▸ Input data:
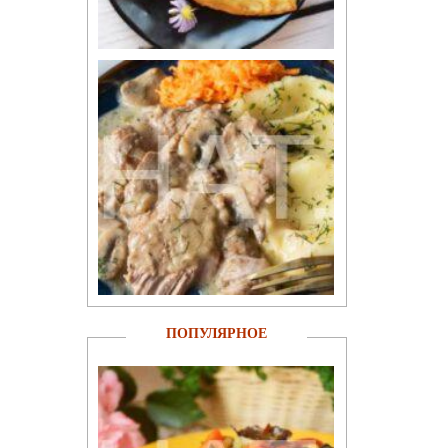
ПОПУЛЯРНОЕ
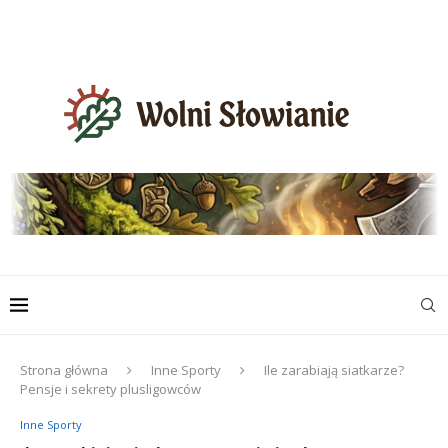
Strona główna
Inne Sporty
Ile zarabiają siatkarze?
Pensje i sekrety plusligowców
Inne Sporty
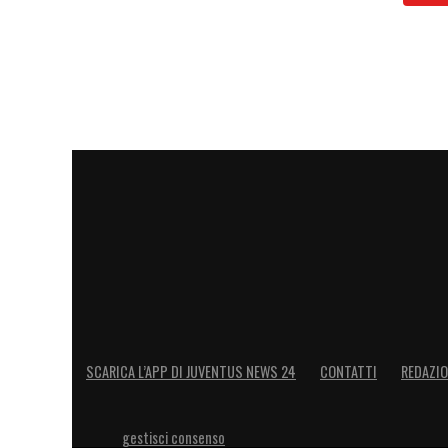
SCARICA L’APP DI JUVENTUS NEWS 24
CONTATTI
REDAZI
gestisci consenso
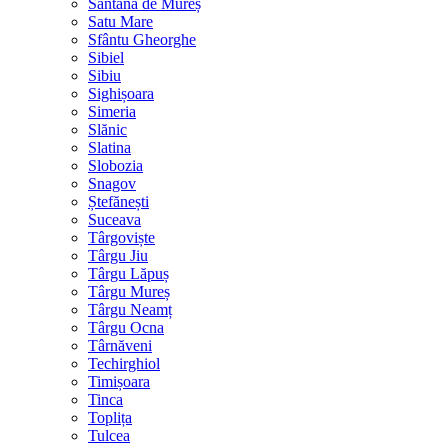
Sântana de Mureș
Satu Mare
Sfântu Gheorghe
Sibiel
Sibiu
Sighișoara
Simeria
Slănic
Slatina
Slobozia
Snagov
Ștefănești
Suceava
Târgoviște
Târgu Jiu
Târgu Lăpuș
Târgu Mureș
Târgu Neamț
Târgu Ocna
Târnăveni
Techirghiol
Timișoara
Tinca
Toplița
Tulcea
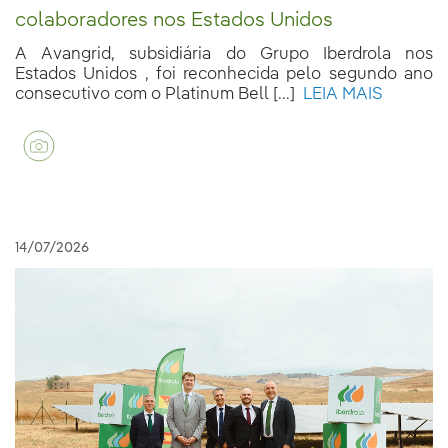
colaboradores nos Estados Unidos
A Avangrid, subsidiária do Grupo Iberdrola nos
Estados Unidos , foi reconhecida pelo segundo ano
consecutivo com o Platinum Bell [...]
LEIA MAIS
14/07/2026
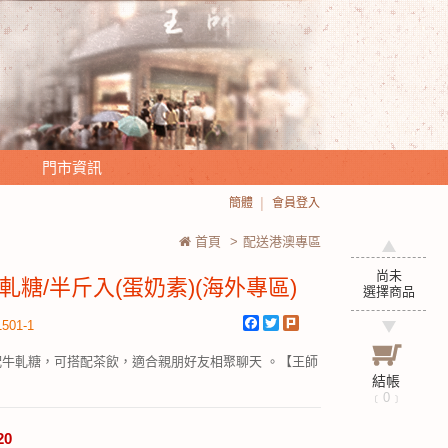
門市資訊
簡體
會員登入
首頁
>
配送港澳專區
尚未
軋糖/半斤入(蛋奶素)(海外專區)
選擇商品
Facebook
Twitter
Plurk
501-1
配牛軋糖，可搭配茶飲，適合親朋好友相聚聊天 。【王師
結帳
﹝
0
﹞
20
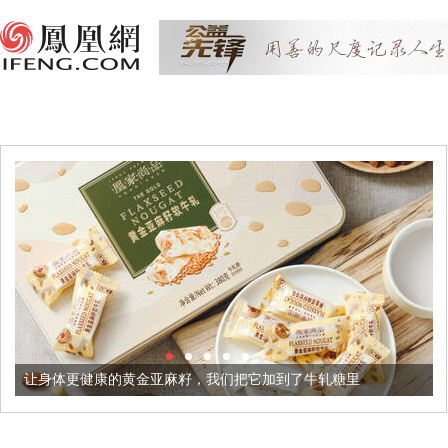
的黄金亚麻籽，我们把它加到了牛轧糖里
被列入佛家七宝的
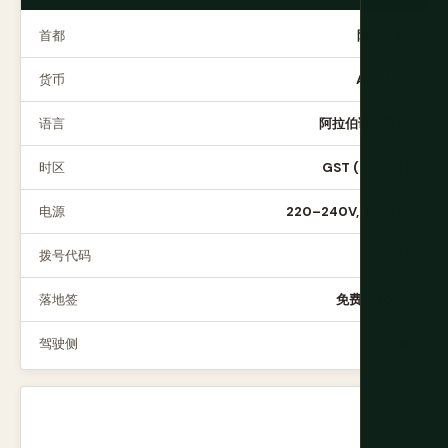
首都
阿布扎比
货币
AED (د.إ)
语言
阿拉伯语 / 英语
时区
GST (UTC+4)
电源
220–240V, Type G
拨号代码
+971
落地签
免费，30 天
驾驶侧
右侧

▸ What is needed: Tally the lines above containing "Estados"; give only the number.

▸ Result: 2